## [AIM OF THE TASK]
Check every line below for the word "organizado" and copy the ones that have it.

## [DATA EXCERPTS]
* * *

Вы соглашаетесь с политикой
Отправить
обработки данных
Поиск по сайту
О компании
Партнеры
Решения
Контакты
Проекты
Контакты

* * *

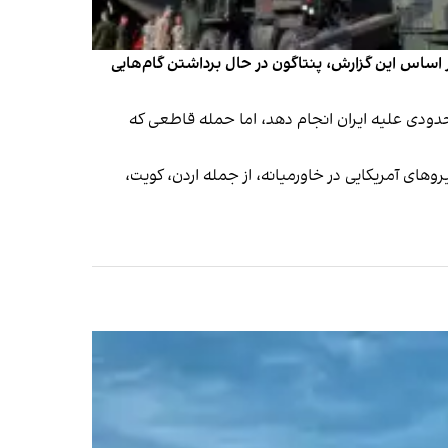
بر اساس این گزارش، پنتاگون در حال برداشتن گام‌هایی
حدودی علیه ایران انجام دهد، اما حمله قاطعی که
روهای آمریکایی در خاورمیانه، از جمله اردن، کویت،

* * *

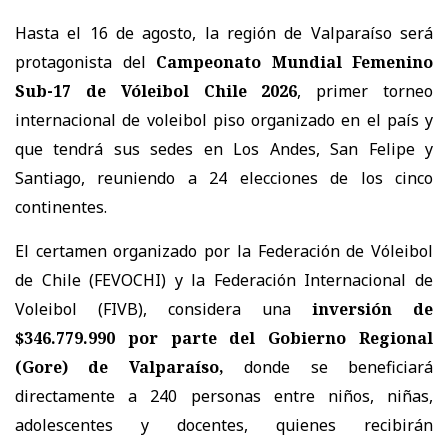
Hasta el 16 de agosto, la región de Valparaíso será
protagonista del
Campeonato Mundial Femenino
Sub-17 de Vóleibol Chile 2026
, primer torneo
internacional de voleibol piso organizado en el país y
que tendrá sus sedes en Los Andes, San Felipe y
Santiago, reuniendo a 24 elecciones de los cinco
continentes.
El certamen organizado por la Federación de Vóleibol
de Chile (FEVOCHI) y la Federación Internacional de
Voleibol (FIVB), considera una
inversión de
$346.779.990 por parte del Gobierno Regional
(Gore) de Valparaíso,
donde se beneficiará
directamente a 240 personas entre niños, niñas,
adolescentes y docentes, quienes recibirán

* * *

## [ANSWER BOX]
internacional de voleibol piso organizado en el país y
El certamen organizado por la Federación de Vóleibol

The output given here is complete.